When building a car with the engine behind the driver, almost everyone opts for a rear-mid engine layout rather than a rear engine layout. Porsches are kinda the only rear engine cars I can think of that are known for good handling. Aside from Porsche, the layout is known for often the opposite of that. Rear engine layouts often have issues with understeering and then snap oversteering and the pendulum effect is amplified with rear engine. Despite this, Porsche seems to see an advantageous reason to overcome these issues and makes very good handling cars. Why is this? Why does Porsche use the layout that pretty much everyone else dislikes, and still make really good handling cars?
Because that's their selling point. Besides, modern suspension and tire technology almost entirely eliminates the RR layout's failures.

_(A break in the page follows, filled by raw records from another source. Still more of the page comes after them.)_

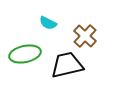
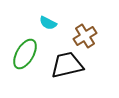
brown cross: rotated 15 degrees clockwise
green ellipse: rotated 48 degrees counterclockwise
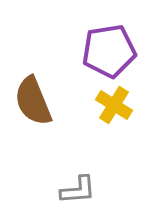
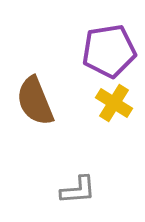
brown semicircle: moved 2 px right
yellow cross: moved 2 px up
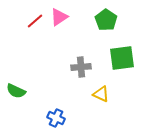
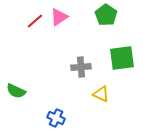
green pentagon: moved 5 px up
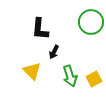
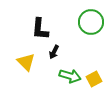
yellow triangle: moved 6 px left, 9 px up
green arrow: rotated 55 degrees counterclockwise
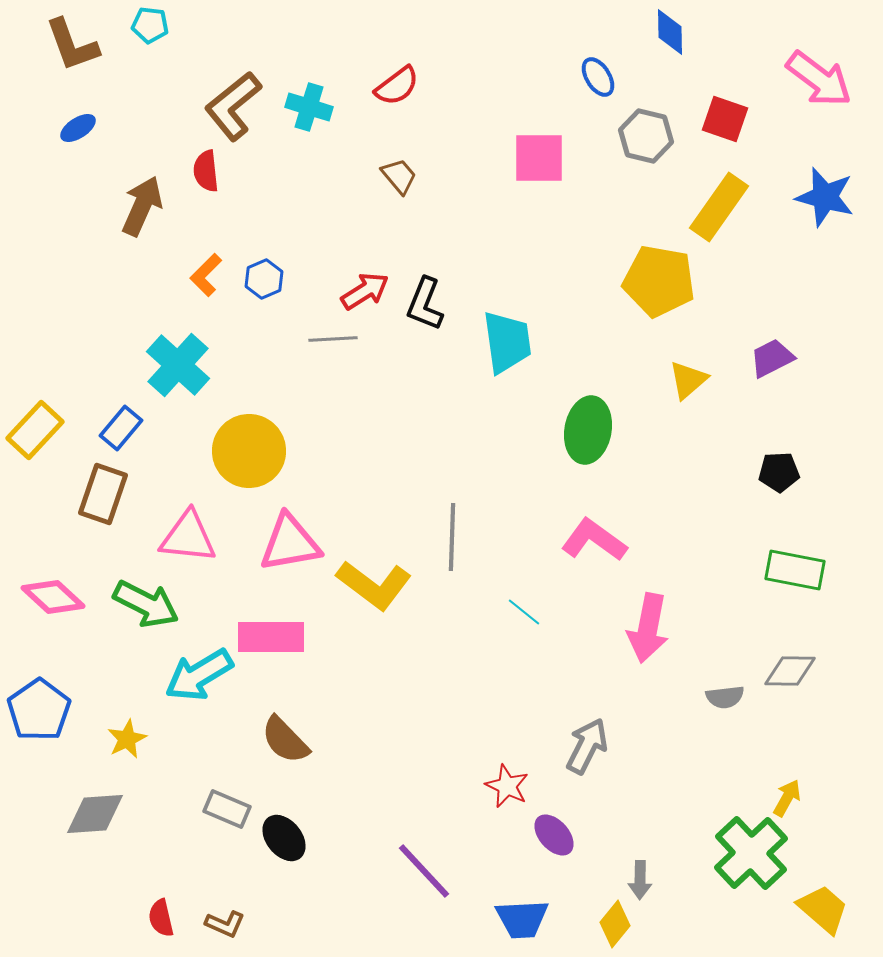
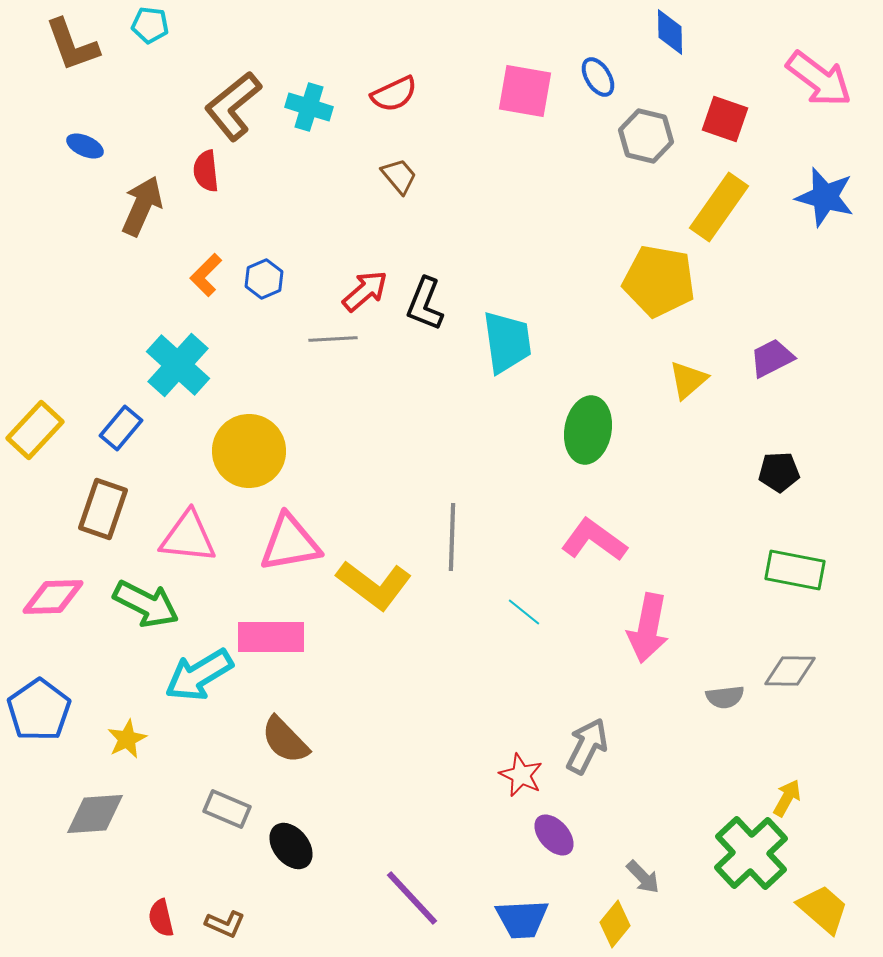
red semicircle at (397, 86): moved 3 px left, 8 px down; rotated 12 degrees clockwise
blue ellipse at (78, 128): moved 7 px right, 18 px down; rotated 57 degrees clockwise
pink square at (539, 158): moved 14 px left, 67 px up; rotated 10 degrees clockwise
red arrow at (365, 291): rotated 9 degrees counterclockwise
brown rectangle at (103, 494): moved 15 px down
pink diamond at (53, 597): rotated 44 degrees counterclockwise
red star at (507, 786): moved 14 px right, 11 px up
black ellipse at (284, 838): moved 7 px right, 8 px down
purple line at (424, 871): moved 12 px left, 27 px down
gray arrow at (640, 880): moved 3 px right, 3 px up; rotated 45 degrees counterclockwise
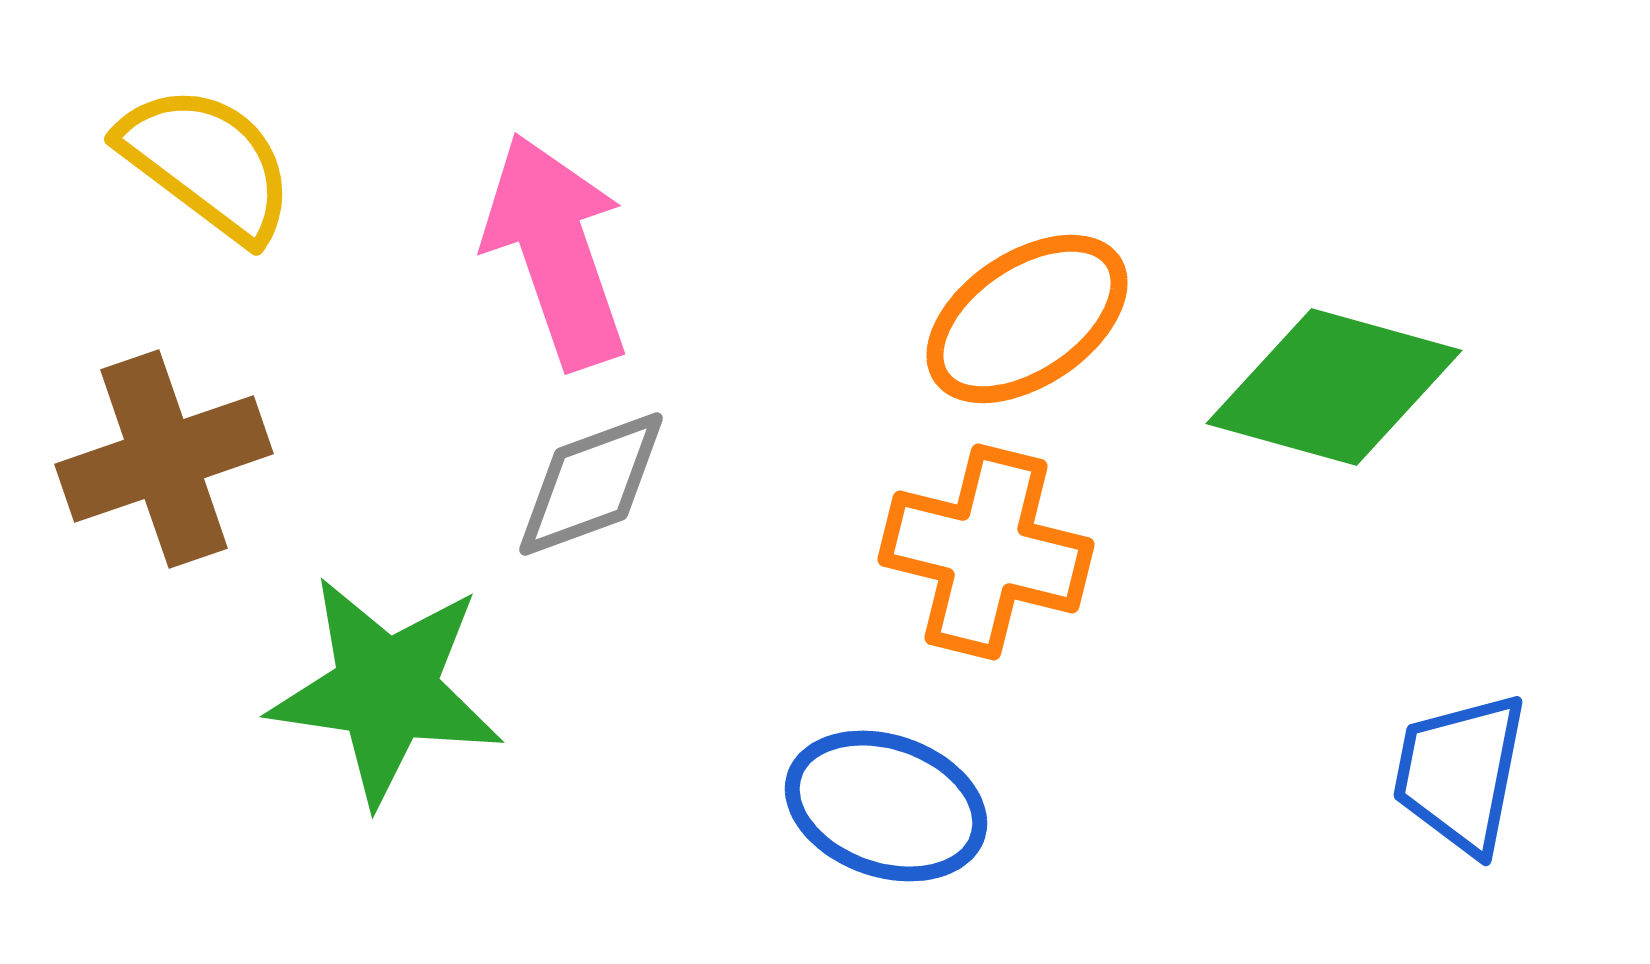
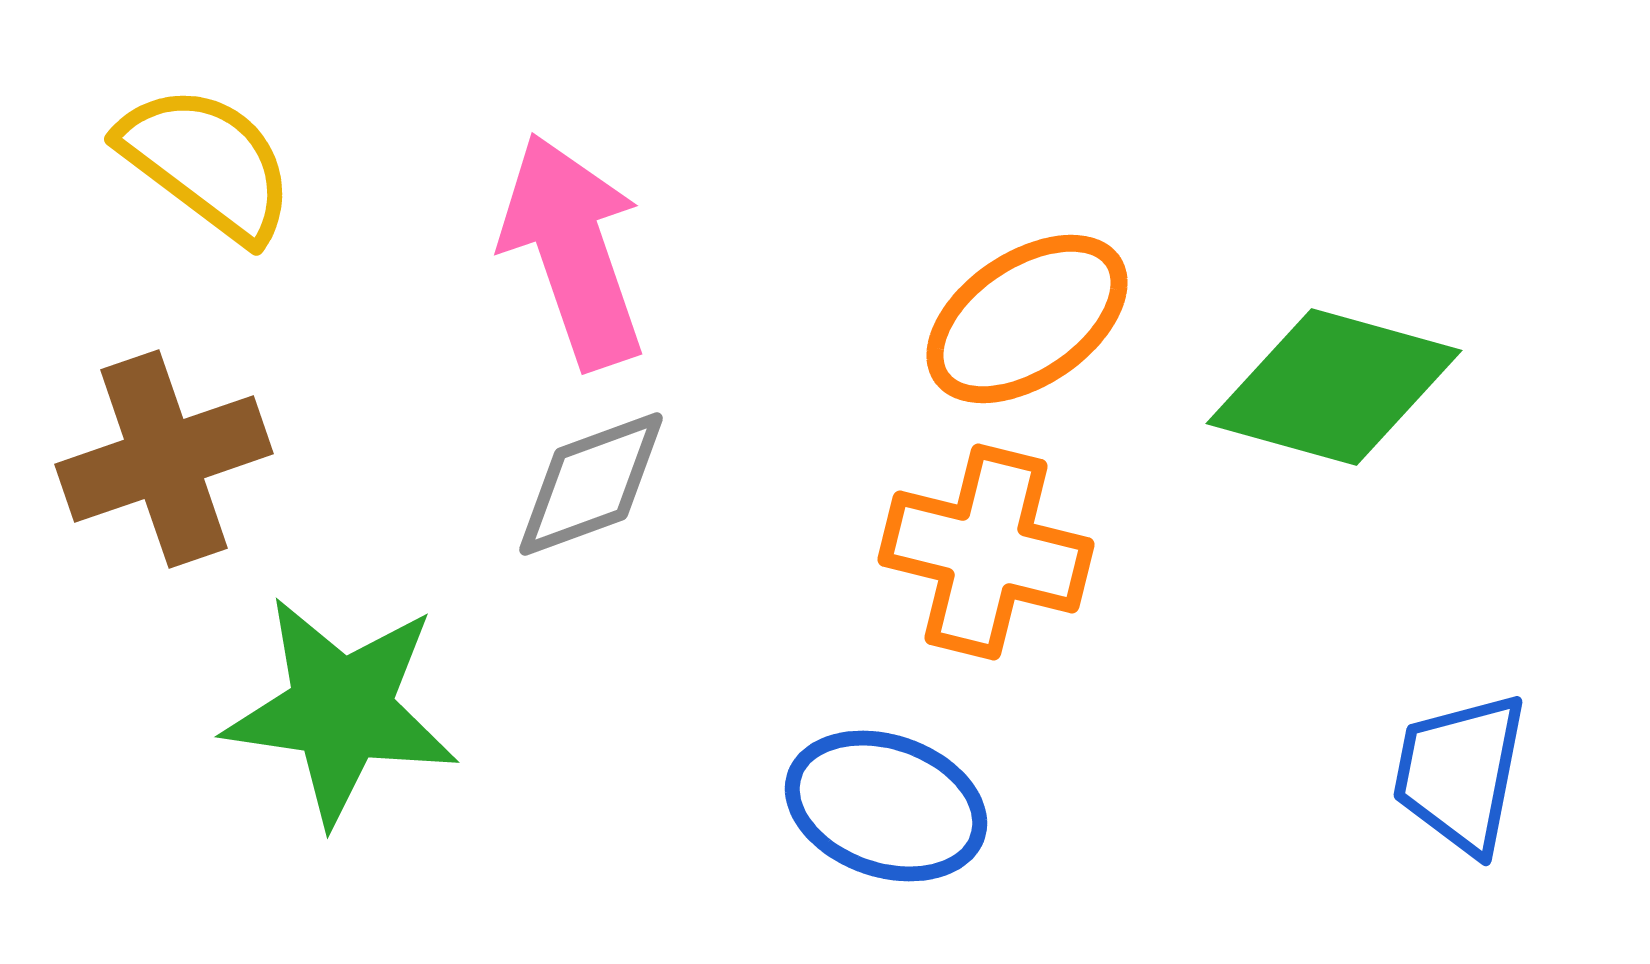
pink arrow: moved 17 px right
green star: moved 45 px left, 20 px down
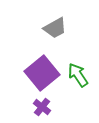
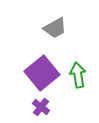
green arrow: rotated 25 degrees clockwise
purple cross: moved 1 px left
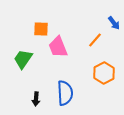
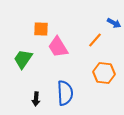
blue arrow: rotated 24 degrees counterclockwise
pink trapezoid: rotated 10 degrees counterclockwise
orange hexagon: rotated 25 degrees counterclockwise
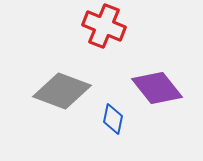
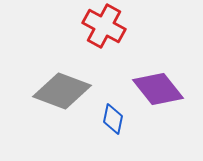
red cross: rotated 6 degrees clockwise
purple diamond: moved 1 px right, 1 px down
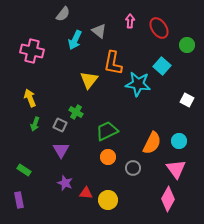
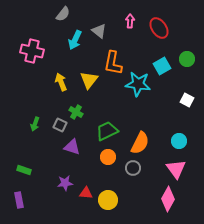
green circle: moved 14 px down
cyan square: rotated 18 degrees clockwise
yellow arrow: moved 31 px right, 16 px up
orange semicircle: moved 12 px left
purple triangle: moved 11 px right, 3 px up; rotated 42 degrees counterclockwise
green rectangle: rotated 16 degrees counterclockwise
purple star: rotated 28 degrees counterclockwise
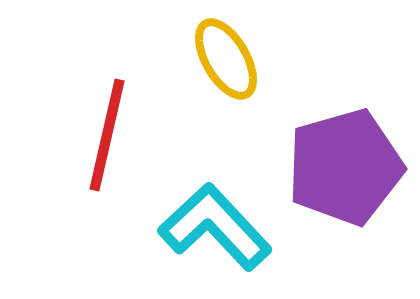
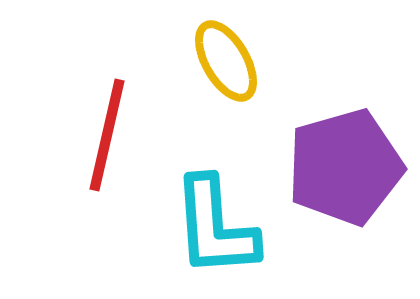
yellow ellipse: moved 2 px down
cyan L-shape: rotated 141 degrees counterclockwise
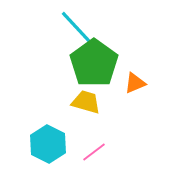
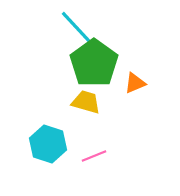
cyan hexagon: rotated 9 degrees counterclockwise
pink line: moved 4 px down; rotated 15 degrees clockwise
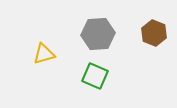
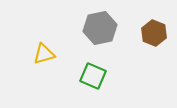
gray hexagon: moved 2 px right, 6 px up; rotated 8 degrees counterclockwise
green square: moved 2 px left
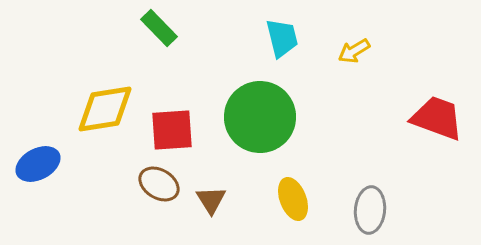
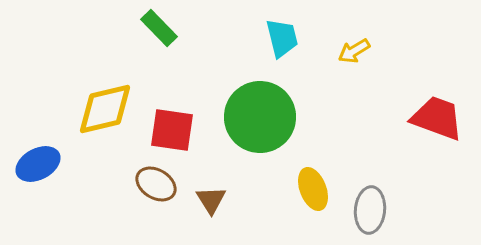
yellow diamond: rotated 4 degrees counterclockwise
red square: rotated 12 degrees clockwise
brown ellipse: moved 3 px left
yellow ellipse: moved 20 px right, 10 px up
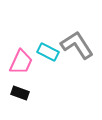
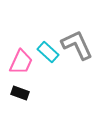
gray L-shape: rotated 8 degrees clockwise
cyan rectangle: rotated 15 degrees clockwise
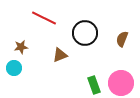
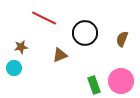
pink circle: moved 2 px up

No, it took ESC to "eliminate" the issues of the rear engine layout. A 911 is like the F18 of cars, it's basic design is unstable and only really manageable with modern software.
ESC is not supposed to do anything if you aren't about to crash. The issues were eliminated by making 911 practically mid-engined by inching the engine more forward in every generation and also moving every piece of mass they could to the front.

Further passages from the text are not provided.